Nos souffles, par la bouche, qui s’accélèrent,

Les mains qui se prennent,

intérieurement et sous la peau.

Loin de tout, hormis nous, je veux te faire, jouir par ma bouche. Mes baisers, partout, sont à toi et bien réels. Nos premiers émois, timbrés de mes lèvres et envoyés jusqu’à toi.

Nue sur le premier meuble venu... Nous avons trop attendu.

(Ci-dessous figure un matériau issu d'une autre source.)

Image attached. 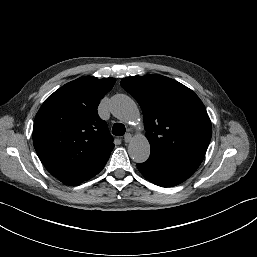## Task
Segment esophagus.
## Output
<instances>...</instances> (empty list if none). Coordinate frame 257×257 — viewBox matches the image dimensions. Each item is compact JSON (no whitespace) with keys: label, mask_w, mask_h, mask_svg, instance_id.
Masks as SVG:
<instances>
[{"label":"esophagus","mask_w":257,"mask_h":257,"mask_svg":"<svg viewBox=\"0 0 257 257\" xmlns=\"http://www.w3.org/2000/svg\"><path fill=\"white\" fill-rule=\"evenodd\" d=\"M132 139V135L130 133L125 134L124 136V142L129 143Z\"/></svg>","instance_id":"esophagus-1"}]
</instances>
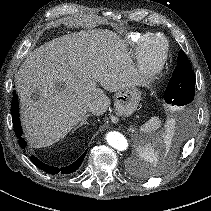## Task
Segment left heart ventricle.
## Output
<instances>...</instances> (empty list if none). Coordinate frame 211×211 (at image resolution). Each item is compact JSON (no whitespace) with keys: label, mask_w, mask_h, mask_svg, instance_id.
<instances>
[{"label":"left heart ventricle","mask_w":211,"mask_h":211,"mask_svg":"<svg viewBox=\"0 0 211 211\" xmlns=\"http://www.w3.org/2000/svg\"><path fill=\"white\" fill-rule=\"evenodd\" d=\"M163 43L159 38H151L146 44V54L147 56L155 60L162 52Z\"/></svg>","instance_id":"obj_1"}]
</instances>
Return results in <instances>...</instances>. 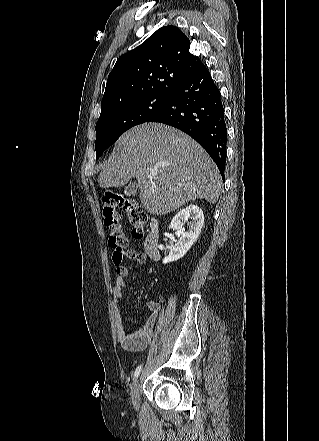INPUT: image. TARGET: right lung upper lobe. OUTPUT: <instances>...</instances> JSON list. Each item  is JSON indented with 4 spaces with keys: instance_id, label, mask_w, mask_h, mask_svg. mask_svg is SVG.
<instances>
[{
    "instance_id": "1",
    "label": "right lung upper lobe",
    "mask_w": 319,
    "mask_h": 441,
    "mask_svg": "<svg viewBox=\"0 0 319 441\" xmlns=\"http://www.w3.org/2000/svg\"><path fill=\"white\" fill-rule=\"evenodd\" d=\"M190 44L178 27L166 26L120 56L109 74L102 110L143 97H170L182 82L205 67L191 53Z\"/></svg>"
}]
</instances>
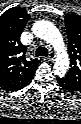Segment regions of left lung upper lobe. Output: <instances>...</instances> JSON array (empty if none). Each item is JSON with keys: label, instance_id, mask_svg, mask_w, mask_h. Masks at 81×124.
<instances>
[{"label": "left lung upper lobe", "instance_id": "left-lung-upper-lobe-1", "mask_svg": "<svg viewBox=\"0 0 81 124\" xmlns=\"http://www.w3.org/2000/svg\"><path fill=\"white\" fill-rule=\"evenodd\" d=\"M65 26L68 36L70 69L64 78L81 87V16L66 15Z\"/></svg>", "mask_w": 81, "mask_h": 124}]
</instances>
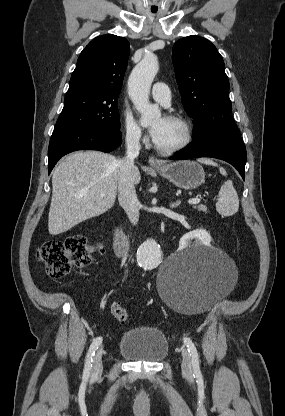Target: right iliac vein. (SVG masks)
I'll return each mask as SVG.
<instances>
[{
    "label": "right iliac vein",
    "mask_w": 285,
    "mask_h": 416,
    "mask_svg": "<svg viewBox=\"0 0 285 416\" xmlns=\"http://www.w3.org/2000/svg\"><path fill=\"white\" fill-rule=\"evenodd\" d=\"M103 353H104V347H101L94 356L93 367H92L93 376H98L103 369V364H102Z\"/></svg>",
    "instance_id": "right-iliac-vein-1"
}]
</instances>
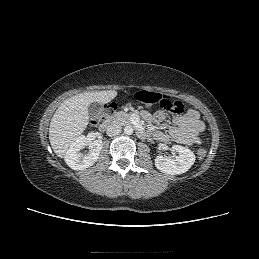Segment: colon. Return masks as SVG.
<instances>
[{"instance_id":"5ec220e1","label":"colon","mask_w":259,"mask_h":259,"mask_svg":"<svg viewBox=\"0 0 259 259\" xmlns=\"http://www.w3.org/2000/svg\"><path fill=\"white\" fill-rule=\"evenodd\" d=\"M136 101L147 104V105H159L162 109L170 111L175 114H182L185 111V106L180 101H173L170 97L152 92L147 90H141L134 94ZM116 109L115 103L106 104L103 107L102 116L108 117L111 116ZM207 151L205 149H199L197 151V157L202 160L205 158Z\"/></svg>"}]
</instances>
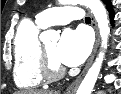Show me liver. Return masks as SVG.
Listing matches in <instances>:
<instances>
[{"label": "liver", "instance_id": "liver-1", "mask_svg": "<svg viewBox=\"0 0 121 94\" xmlns=\"http://www.w3.org/2000/svg\"><path fill=\"white\" fill-rule=\"evenodd\" d=\"M16 94H60L59 91H48V90H30V91H21Z\"/></svg>", "mask_w": 121, "mask_h": 94}]
</instances>
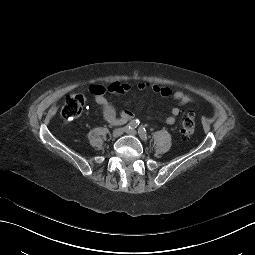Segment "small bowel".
<instances>
[{
  "instance_id": "obj_1",
  "label": "small bowel",
  "mask_w": 255,
  "mask_h": 255,
  "mask_svg": "<svg viewBox=\"0 0 255 255\" xmlns=\"http://www.w3.org/2000/svg\"><path fill=\"white\" fill-rule=\"evenodd\" d=\"M139 90L151 89L154 93L160 94L163 97H171L177 106L171 109V114L163 118L164 122L168 125L175 123L177 117L180 114L178 106L192 103V99L181 90L172 91L168 87H162L159 85H149L147 83L137 84ZM132 89L130 83L120 84L118 82L111 83L107 87L102 85H91L89 92L93 95L96 103L100 106L102 114L105 120L112 125L124 124L135 117V113L132 110L117 111L113 103L108 99V93H124ZM148 118H154V116H148Z\"/></svg>"
}]
</instances>
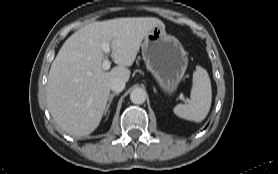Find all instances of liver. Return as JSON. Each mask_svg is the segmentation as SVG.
Returning a JSON list of instances; mask_svg holds the SVG:
<instances>
[{
    "label": "liver",
    "mask_w": 278,
    "mask_h": 174,
    "mask_svg": "<svg viewBox=\"0 0 278 174\" xmlns=\"http://www.w3.org/2000/svg\"><path fill=\"white\" fill-rule=\"evenodd\" d=\"M156 26L154 17H124L92 22L62 45L51 64L47 82L48 109L70 135L85 136L100 124L115 78L129 80L131 66L145 36ZM110 44L118 66L105 72L101 45Z\"/></svg>",
    "instance_id": "liver-1"
}]
</instances>
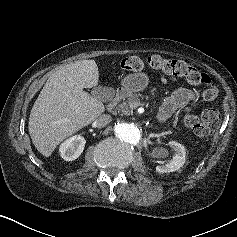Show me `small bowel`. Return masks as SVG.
Here are the masks:
<instances>
[{
	"label": "small bowel",
	"mask_w": 237,
	"mask_h": 237,
	"mask_svg": "<svg viewBox=\"0 0 237 237\" xmlns=\"http://www.w3.org/2000/svg\"><path fill=\"white\" fill-rule=\"evenodd\" d=\"M198 95L189 88H177L162 104L158 118L164 122L168 120L176 111L188 112L196 106Z\"/></svg>",
	"instance_id": "small-bowel-1"
}]
</instances>
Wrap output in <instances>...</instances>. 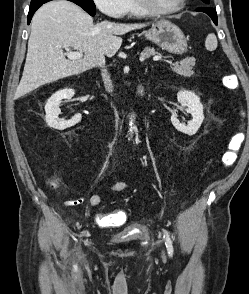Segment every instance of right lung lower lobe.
<instances>
[{
    "label": "right lung lower lobe",
    "mask_w": 249,
    "mask_h": 294,
    "mask_svg": "<svg viewBox=\"0 0 249 294\" xmlns=\"http://www.w3.org/2000/svg\"><path fill=\"white\" fill-rule=\"evenodd\" d=\"M46 3V2H45ZM43 3H40V4H37V5H34V6H30V9H29V13H28V24L30 23L31 19H32V16L33 14L35 13V11L42 5Z\"/></svg>",
    "instance_id": "1"
}]
</instances>
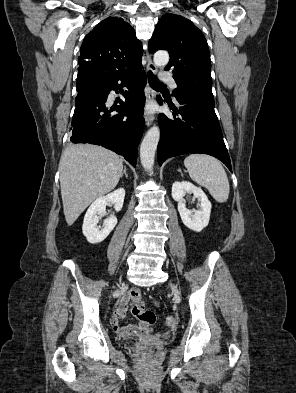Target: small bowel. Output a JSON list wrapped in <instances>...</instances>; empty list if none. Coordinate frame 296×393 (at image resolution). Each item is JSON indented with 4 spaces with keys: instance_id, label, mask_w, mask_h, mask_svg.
I'll return each mask as SVG.
<instances>
[{
    "instance_id": "small-bowel-1",
    "label": "small bowel",
    "mask_w": 296,
    "mask_h": 393,
    "mask_svg": "<svg viewBox=\"0 0 296 393\" xmlns=\"http://www.w3.org/2000/svg\"><path fill=\"white\" fill-rule=\"evenodd\" d=\"M134 299H141V293L137 288H132L127 293L122 295L113 312L110 323L118 336H143L150 331L148 325L144 322H139L138 324H129L126 326H121L119 324V320L124 318L126 314L127 303Z\"/></svg>"
}]
</instances>
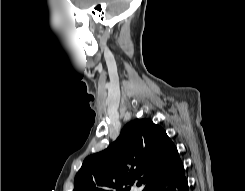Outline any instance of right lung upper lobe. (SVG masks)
Segmentation results:
<instances>
[{"label":"right lung upper lobe","mask_w":245,"mask_h":191,"mask_svg":"<svg viewBox=\"0 0 245 191\" xmlns=\"http://www.w3.org/2000/svg\"><path fill=\"white\" fill-rule=\"evenodd\" d=\"M180 166L178 151L166 132L149 119H136L107 149L84 160L73 191H128L135 181L145 184L143 191H151Z\"/></svg>","instance_id":"obj_1"}]
</instances>
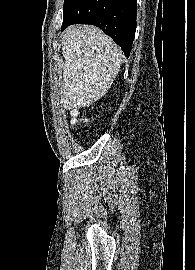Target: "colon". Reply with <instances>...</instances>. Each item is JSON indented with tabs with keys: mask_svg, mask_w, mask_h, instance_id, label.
<instances>
[{
	"mask_svg": "<svg viewBox=\"0 0 195 270\" xmlns=\"http://www.w3.org/2000/svg\"><path fill=\"white\" fill-rule=\"evenodd\" d=\"M71 122L75 126L86 123L85 120L79 118V114L77 112H73L72 113V120H71Z\"/></svg>",
	"mask_w": 195,
	"mask_h": 270,
	"instance_id": "1",
	"label": "colon"
}]
</instances>
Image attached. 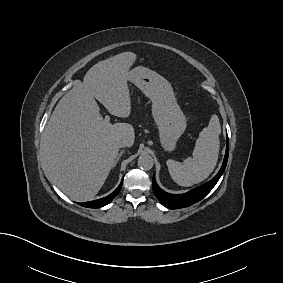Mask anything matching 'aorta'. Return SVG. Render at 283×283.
<instances>
[{
  "mask_svg": "<svg viewBox=\"0 0 283 283\" xmlns=\"http://www.w3.org/2000/svg\"><path fill=\"white\" fill-rule=\"evenodd\" d=\"M153 165V158L148 154H142L138 159V166L143 170H150Z\"/></svg>",
  "mask_w": 283,
  "mask_h": 283,
  "instance_id": "1",
  "label": "aorta"
}]
</instances>
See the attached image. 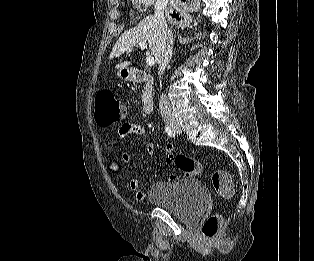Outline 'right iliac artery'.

Calme ces transports, ô mon âme, pour celle aimée que tu tiens dans tes bras,

sous tes doigts et sur ta langue, qui n’attendaient que ça !

Descente,

Frémissante,

Ardente,

Depuis le temps de son amour (!)

pour moi

- Ah ! B…

Nul temps pour le dire,

Mon prénom entre ses lèvres,

elle le pousse en gémissant,

tandis que je la baise, sous la jupe,

bas descendus,

muscles tendus, du bassin,

de nos entrailles qui se réclament.

Nos oiseaux en feu…

Nue, sur le premier meuble venu...

le calme de la jupe qui ne la touche plus,

mes mains tendues et ses boutons tendus

j’embrasse le troisième,

à vif, là, sous le poids de mon vit,

de l’ardente et folle trinité,

qui nous a renversée.

Son appel et le confort de mon matelas,

avec elle mieux aimé.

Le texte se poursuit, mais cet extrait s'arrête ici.